Recovery in axes cooled at 97 °C s−1 (plunge-cooled)

Seconds after rapid thawing, radicle meristem cells from axes that had been plunge-cooled into nitrogen slush (faster cooling) appeared little changed (Fig. 3A) from their counterparts in newly excised axes. The cells were characterized by structurally intact starch-containing plastids, mitochondria showing retention of cristae, profiles of endoplasmic reticulum, well-defined nuclear envelopes, Golgi bodies and intact plasmalemma closely associated with the cell wall (Fig. 3A, B). However, unlike radicle cells from control axes that had few and small vacuoles, vacuolation appeared more substantial in radicle cells of cryo-exposed axes.
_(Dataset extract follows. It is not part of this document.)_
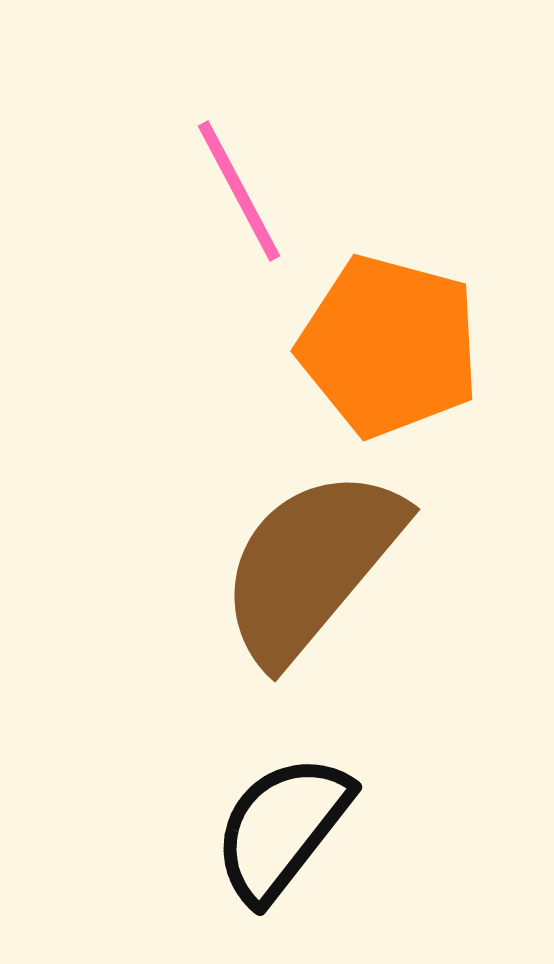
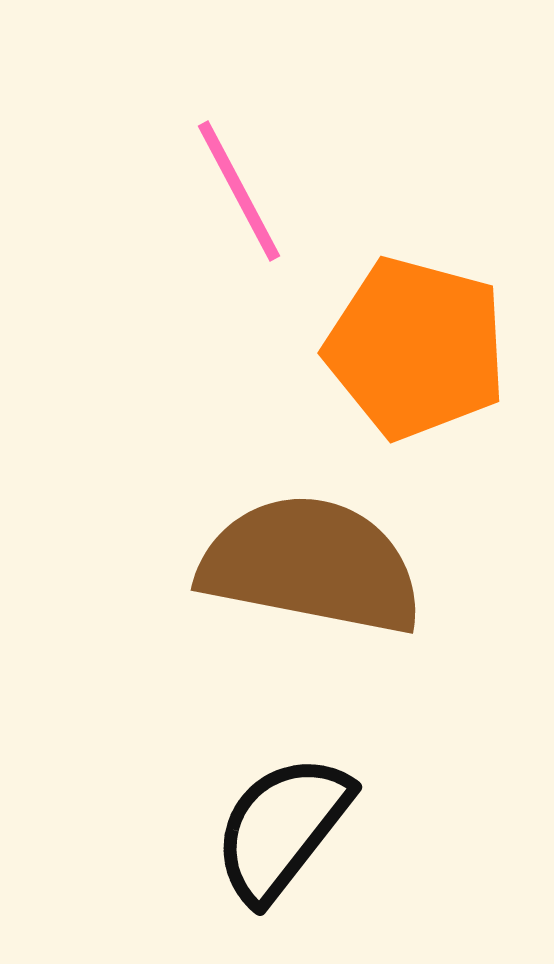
orange pentagon: moved 27 px right, 2 px down
brown semicircle: rotated 61 degrees clockwise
The expanded vacuoles in cryo-exposed axes showed no signs of tonoplast damage (Fig. 3A). In a few cases, radicle cells contained curiously drawn out mitochondria, perhaps indicating a level of compression (Fig. 3B). After 2·5 h in vitro, distal radicle cells from thawed axes showed a marked degree of vacuolar fusion; the occurrence of intravacuolar membranous elements and granular material provided evidence of autophagic activity (Fig. 3C). A further feature of these cells was the formation of many plasmalemma invaginations (Fig. 3C). When sampled after 6 h in vitro, ongoing autophagic activity and proliferation of endoplasmic reticulum were evident in radicle meristem cells (Fig. 3D). There was also concomitant evidence of deterioration, as shown by advanced dissolution of plastid membranes and coalescence of previously discrete lipid bodies (Fig. 3D).

Fig. 3.

Fig. 3.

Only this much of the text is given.